Xbox's $7.5 billion potential acquisition of Bethesda parent company ZeniMax was apparently partly to blame for Google deciding to close its Stadia studios.
That's according to Kotaku, which reports that the head of Google's games business Phil Harrison (pictured) held a Q&A with staff in the wake of the news that it was shutting its first-party developers, during which he said that Microsoft's studio spending spree was part of the reason for the search giant deciding to pull out of making games.
Microsoft buying development companies isn't really anything new and – to be honest – sounds like a bit of a bullshit excuse.
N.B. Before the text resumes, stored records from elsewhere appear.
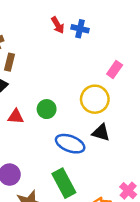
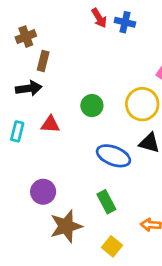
green circle: (47, 109) -> (92, 106), moved
green rectangle: (64, 183) -> (106, 202), size x0.7

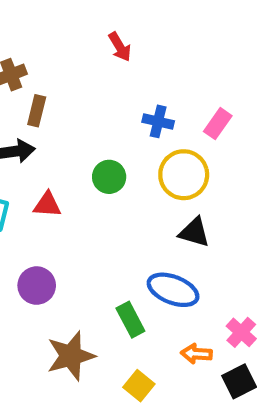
blue cross: (125, 22) -> (158, 121), moved
blue ellipse: (113, 156) -> (173, 290), moved
purple circle: (43, 192) -> (37, 286), moved

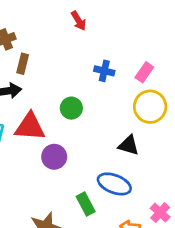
yellow circle: (184, 175) -> (150, 107), moved
red triangle: (47, 205) -> (30, 127), size x1.6
purple circle: (37, 286) -> (54, 157), moved

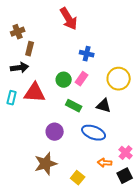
red arrow: (79, 21) -> (69, 19), size x1.6
pink rectangle: (144, 72) -> (82, 79), moved
purple circle: (54, 157) -> (55, 132), moved
green rectangle: (86, 204) -> (74, 106), moved, turned -35

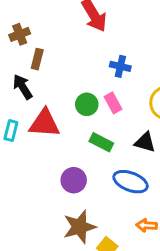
black arrow: (20, 68) -> (23, 87), turned -114
pink rectangle: (82, 79) -> (113, 103), turned -64
brown star: (46, 164) -> (79, 227), moved

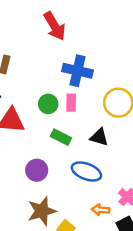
blue cross: (120, 66) -> (78, 71), size x1.6
pink rectangle: (113, 103) -> (71, 103), turned 30

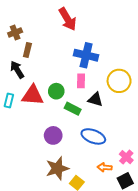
green circle: (48, 104) -> (56, 91), moved
black triangle: (99, 137) -> (95, 99), moved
The tech giant has been snapping up studios left and right since 2018, long before Google announced that it was getting into go games, though the Bethesda deal is the largest acquisition by some margin.
The news that Google was shutting its Stadia Games and Entertainment (SG&E) first-party development capability also apparently came just five days after Harrison praised the progress that its developers were making.
“[Stadia Games and Entertainment] has made great progress building a diverse and talented team and establishing a strong lineup of Stadia exclusive games,” Harrison’s apparently said in an email to staff sent on January 27th.
“We will confirm the SG&E investment envelope shortly, which will, in turn, inform the SG&E strategy and 2021 [objectives and key results].”
Harrison reportedly told staff that management knew they were closing down Stadia Games and Entertainment when he sent that email, too.
“I think people really just wanted the truth of what happened,” one source told Kotaku. “They just want an explanation from leadership. If you started this studio and hired a hundred or so of these people, no one starts that just for it to go away in a year or so, right? You can’t make a game in that amount of time...We had multi-year reassurance, and now we don’t.”
Stadia was announced in March 2019 ahead of a botched November launch. There's still no word on how well the service is performing, though the fact Google is closing its first-party studios isn't exactly a great look.